[Dataset excerpts]
::::

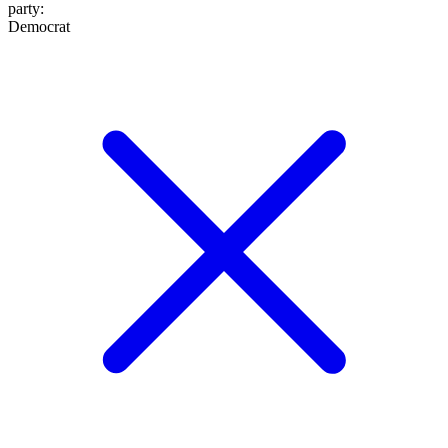
party
:
Democrat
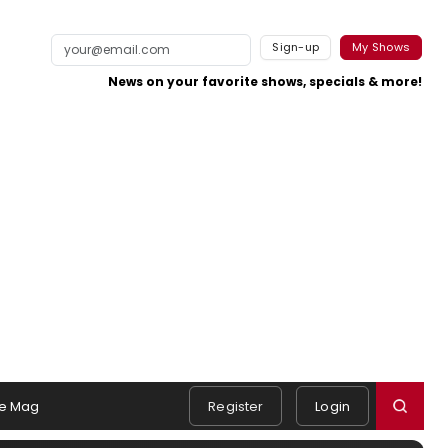
Sign-up
My Shows
News on your favorite shows, specials & more!
e Mag
Register
Login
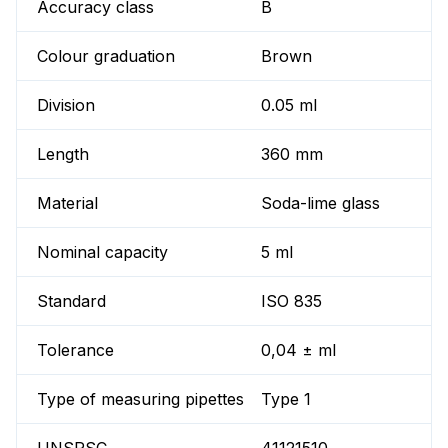
Accuracy class
B
Colour graduation
Brown
Division
0.05 ml
Length
360 mm
Material
Soda-lime glass
Nominal capacity
5 ml
Standard
ISO 835
Tolerance
0,04 ± ml
Type of measuring pipettes
Type 1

::::

Apart from its pictures, the data is to be repeated exactly.

Exercise response |
party
:
Democrat
Sign-up
My Shows
News on your favorite shows, specials & more!
e Mag
Register
Login
Accuracy class
B
Colour graduation
Brown
Division
0.05 ml
Length
360 mm
Material
Soda-lime glass
Nominal capacity
5 ml
Standard
ISO 835
Tolerance
0,04 ± ml
Type of measuring pipettes
Type 1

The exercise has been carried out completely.